Re: Weakness of Feistel ciphers

kim@xxxxxxxxxxx (Kim G. S. Øyhus) writes:

In article <7xodyx74on.fsf@xxxxxxxxxxxxxxxxxxx>,
Paul Rubin <> wrote:
kim@xxxxxxxxxxx (Kim G. S. Øyhus) writes:
It has to work modula a Mersenne prime, product of primes, or similar.

OK. It sounds like you're asking for a bijection from Z//p to Z//p
where you can quickly compute both the encryption and its inverse. Is
that right?

Yes, and perhaps other fields or semigroups as well, as you guessed.

That is straightforward to do using AES or SHA or whatever as a
building block. Schroeppel's paper about the Hasty Pudding Cipher
explains how.

Thank you for your advice. I will examine that.

I am not a rookie. I have worked professionally with crypto for over
4 years now, and have made stuff like the fastest RSA for the ARM
processor, and a system which converts fingerprints to crypto keys.

The kinds of questions you're asking make it sound like you may
understand how to implement math algorithms, but you don't actually
understand crypto. There's nothing wrong with that, but it means
you're not yet in a position to roll your own.

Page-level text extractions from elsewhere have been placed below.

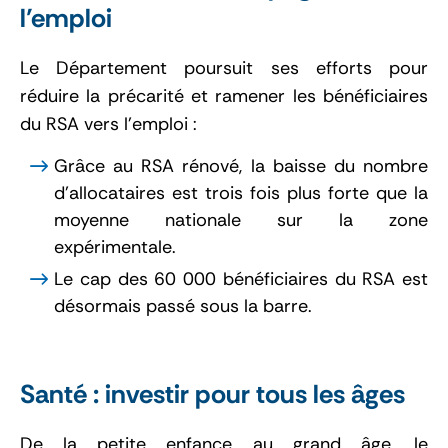
l’emploi
Le Département poursuit ses efforts pour
réduire la précarité et ramener les bénéficiaires
du RSA vers l’emploi :
Grâce au RSA rénové, la baisse du nombre
d’allocataires est trois fois plus forte que la
moyenne nationale sur la zone
expérimentale.
Le cap des 60 000 bénéficiaires du RSA est
désormais passé sous la barre.
Santé : investir pour tous les âges
De la petite enfance au grand âge, le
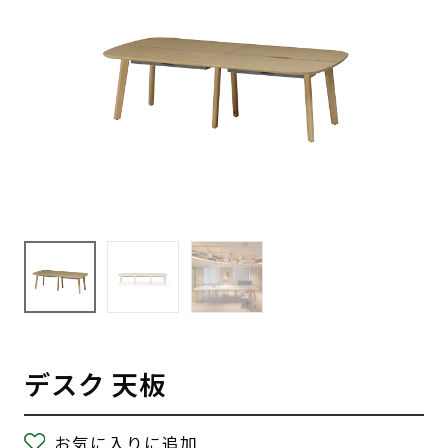
デスク 天板
お気に入りに追加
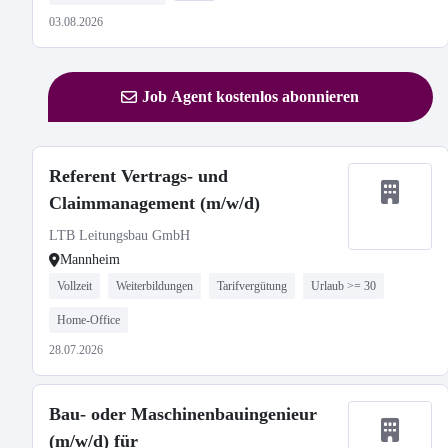
03.08.2026
Job Agent kostenlos abonnieren
Referent Vertrags- und
Claimmanagement (m/w/d)
LTB Leitungsbau GmbH
Mannheim
Vollzeit
Weiterbildungen
Tarifvergütung
Urlaub >= 30
Home-Office
28.07.2026
Bau- oder Maschinenbauingenieur
(m/w/d) für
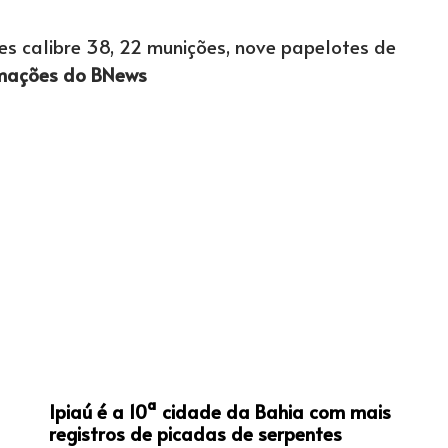
es calibre 38, 22 munições, nove papelotes de
mações do BNews
Ipiaú é a 10ª cidade da Bahia com mais
registros de picadas de serpentes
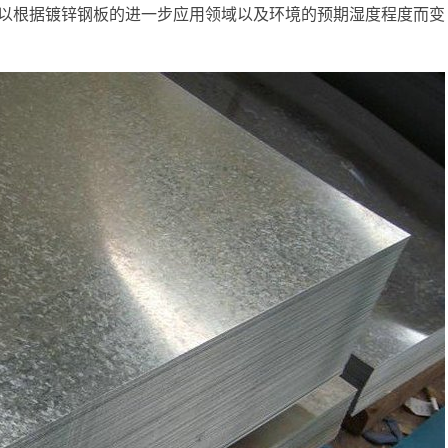
以根据镀锌钢板的进一步应用领域以及环境的预期湿度程度而变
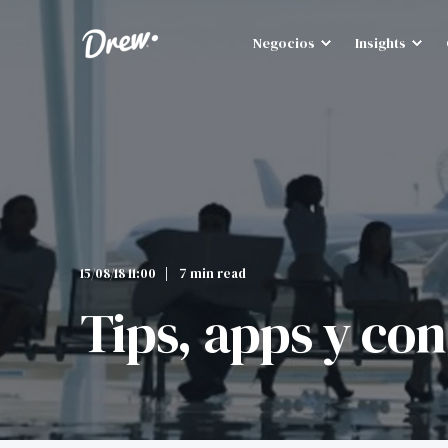
Negocios
Insights
15/08/18 11:00
7 min read
Tips, apps y con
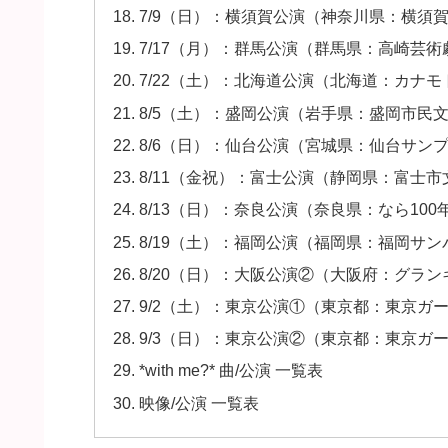
7/9（日）：横須賀公演（神奈川県：横須
7/17（月）：群馬公演（群馬県：高崎芸術
7/22（土）：北海道公演（北海道：カナモ
8/5（土）：盛岡公演（岩手県：盛岡市民
8/6（日）：仙台公演（宮城県：仙台サン
8/11（金祝）：富士公演（静岡県：富士
8/13（日）：奈良公演（奈良県：なら10
8/19（土）：福岡公演（福岡県：福岡サ
8/20（日）：大阪公演②（大阪府：グラン
9/2（土）：東京公演①（東京都：東京ガ
9/3（日）：東京公演②（東京都：東京ガ
*with me?* 曲/公演 一覧表
映像/公演 一覧表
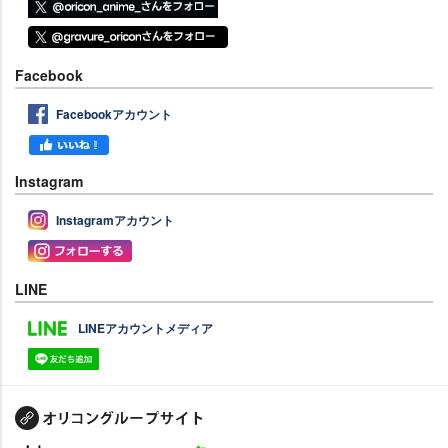
Facebook
Facebookアカウント
Instagram
Instagramアカウント
LINE
LINEアカウントメディア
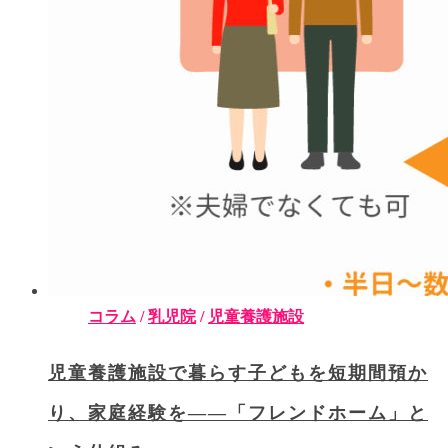
コラム
/
乳児院
/
児童養護施設
児童養護施設で暮らす子どもを短期間預か
り、家庭経験を――「フレンドホーム」と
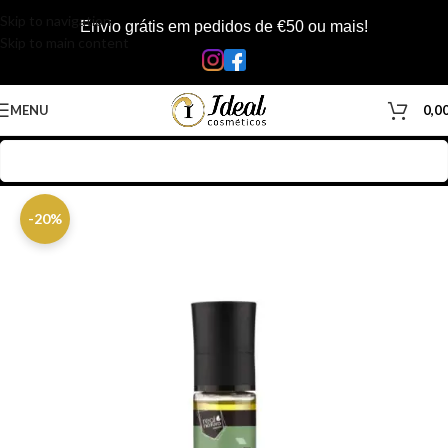
Skip to navigation
Envio grátis em pedidos de €50 ou mais!
Skip to main content
MENU
0,0
Início
/
Loja
/
Barbearia
/
Produtos Barbearia
/
Pós-Barba
-20%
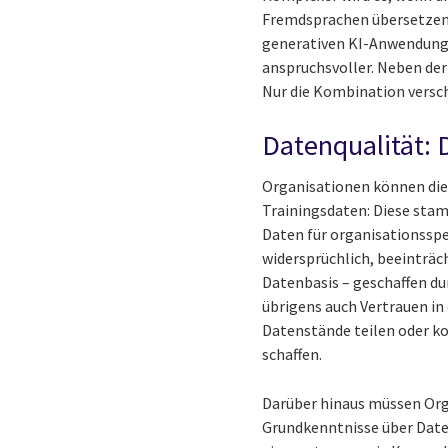
Fremdsprachen übersetzen,
generativen KI-Anwendunge
anspruchsvoller. Neben der 
Nur die Kombination versch
Datenqualität:
Organisationen können die K
Trainingsdaten: Diese sta
Daten für organisationsspe
widersprüchlich, beeinträch
Datenbasis – geschaffen du
übrigens auch Vertrauen i
Datenstände teilen oder ko
schaffen.
Darüber hinaus müssen Orga
Grundkenntnisse über Date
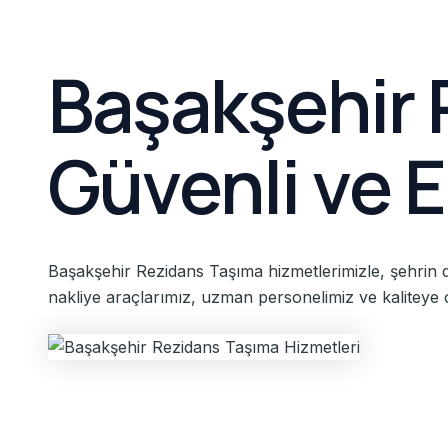
Başakşehir R
Güvenli ve 
Başakşehir Rezidans Taşıma hizmetlerimizle, şehrin d
nakliye araçlarımız, uzman personelimiz ve kaliteye od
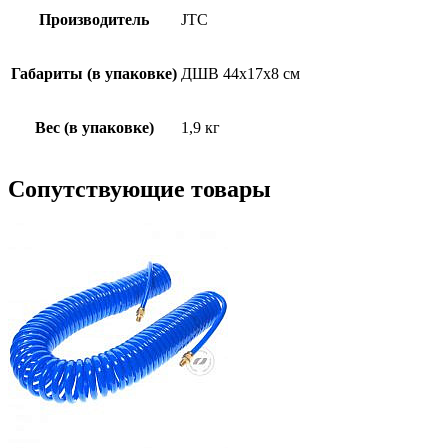
Производитель
JTC
Габариты (в упаковке)
ДШВ 44х17х8 см
Вес (в упаковке)
1,9 кг
Сопутствующие товары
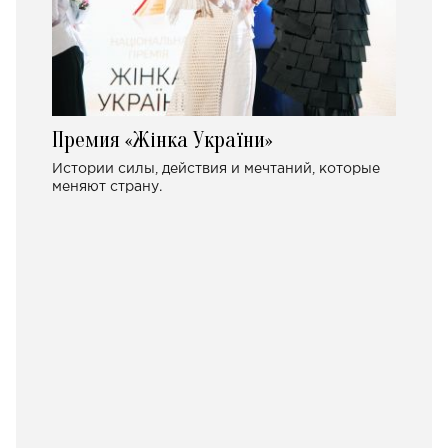
Премия «Жінка України»
Истории силы, действия и мечтаний, которые
меняют страну.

Since I do not need strong crypto, I think it is perfectly all right
to make my own. I just need something that is strong enough, stronger
than ordinary pseudo random generators. My tests say I have achieved
that, but they can be wrong.

Designing good pseudo random number generators is, like crypt, a field
littered with the carcases of ideas of people who thought they had improved
on the field. And "your tests" are almost certainly wrong. There is no way
to test the output to decide if it is cryptographically strong PRG.
(Of course it depends on what you mean by "ordinary". If you mean circa
1940 generators, probably yes. If you mean current state of the art, almost
certainly no.)